Nel 1985, mi trovavo con un polacco nella città di Arkhanghelsk, nel nord della Russia, dove si era inaugurata una mostra di pan di zenzero russo e polacco. La direttrice del Museo di Belle Arti di Arkhanghelsk ci suggerì di andare a trovare un famoso artista che viveva in una vecchia casa di legno fuori città. Questo artista ci invitò tutti a casa sua. Arrivammo, era inverno, gelido e con molta neve. Questo è il Nord della Russia. Una bellissima vecchia casa di tronchi e un'antichissima chiesa di legno lì vicino. L'artista di Arkhanghelsk Ivan Kòtov (Иван Котов) uscì sul portico con la sua famiglia per accoglierci. Per prima cosa, entrammo tutti in chiesa e lui ci fece fare un giro. Stava restaurando antichi affreschi e icone in questa chiesa. Poi andammo a casa sua. Ci mostrò i suoi dipinti e disegni. A proposito, i suoi dipinti si trovano anche alla Galleria Tretjakov di Mosca. Sua moglie ci preparò una cena meravigliosa, una vera cena russa del nord. Chiacchierammo a lungo a tavola e Ivan Kotov ci disegnò nel suo grande album. Poi ci fece fare un giro. Ritrasse tutti i presenti diverse volte. Pensavo che ci avrebbe regalato tutti questi disegni, uno per uno, ma disse che li disegnava per sé, come ricordo. Quando ci siamo salutati, ci ha dato alcune delle sue piccole opere. Ivan Kotov mi ha regalato un piccolo schizzo del Mar Bianco del suo quadro del 1961 «Il mare in burrasca» («В шторм»). Questo piccolo dipinto è appeso nella mia cucina. Vorrei donarlo alla Galleria Tretjakov, perché lì hanno molti dipinti di Ivan Kotov. Non è più con noi, ma lo ricordo.
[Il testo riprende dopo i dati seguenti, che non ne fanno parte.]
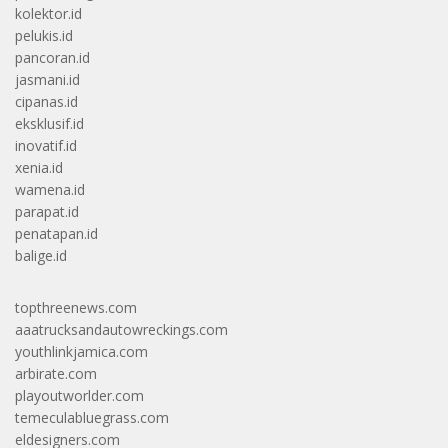
kolektor.id
pelukis.id
pancoran.id
jasmani.id
cipanas.id
eksklusif.id
inovatif.id
xenia.id
wamena.id
parapat.id
penatapan.id
balige.id
topthreenews.com
aaatrucksandautowreckings.com
youthlinkjamica.com
arbirate.com
playoutworlder.com
temeculabluegrass.com
eldesigners.com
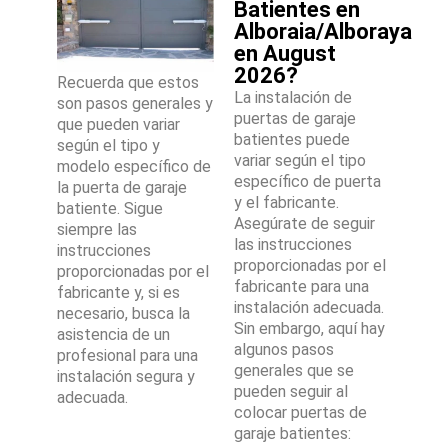
Batientes en
Alboraia/Alboraya
en August
2026?
Recuerda que estos
La instalación de
son pasos generales y
puertas de garaje
que pueden variar
batientes puede
según el tipo y
variar según el tipo
modelo específico de
específico de puerta
la puerta de garaje
y el fabricante.
batiente. Sigue
Asegúrate de seguir
siempre las
las instrucciones
instrucciones
proporcionadas por el
proporcionadas por el
fabricante para una
fabricante y, si es
instalación adecuada.
necesario, busca la
Sin embargo, aquí hay
asistencia de un
algunos pasos
profesional para una
generales que se
instalación segura y
pueden seguir al
adecuada.
colocar puertas de
garaje batientes:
Nel 1989, poco prima del mio primo viaggio in Italia, stavo lavorando con un artista polacco e stavamo tornando a Mosca da Leningrado sul treno notturno «Freccia Rossa». Sul treno, mi disse che era un peccato che non ci fosse carta, perché gli sarebbe piaciuto molto disegnarmi. Vide un cofanetto di tre dischi vinili in una scatola che avevo comprato a Leningrado. Era una registrazione dell'opera verdiana «Nabucco» con Renata Scotto, Elena Obraztsova, Veriano Luchetti, l'Orchestra di Londra e il direttore d’orchestra Riccardo Mutti. L'artista polacco prese la cassetta, la aprì e vide uno spazio vuoto sulla scatola all'interno. Disse che mi avrebbe disegnato lì. E così fece, in quella scatola. Così il mio ritratto finì su un lato, e sull'altro, sul retro, c'era la scritta «Nabucco». Naturalmente, a casa, dovetti strappare quel lato della scatola e incorniciare il ritratto. Quindi, il mio ritratto con «Nabucco» sul retro è appeso in cucina dal 1989, ma nessuno sa che dietro c'è «Nabucco».
P.S.
Ricordo di essere stato in una bellissima casa a Venezia, e c'era un ospite che voleva disegnarmi nel suo album. Venne benissimo. Pensavo che mi avrebbe dato il disegno, ma lui disse che lo avrebbe tenuto per ricordo e lo intitolò «Un russo». Mi disse che non aveva mai disegnato un russo in vita sua. È sempre così: la gente disegna, ma non mi regala i suoi disegni. L'unica persona che mi abbia mai regalato un disegno è stato quell'artista polacco sul treno notturno Leningrado-Mosca nel 1989.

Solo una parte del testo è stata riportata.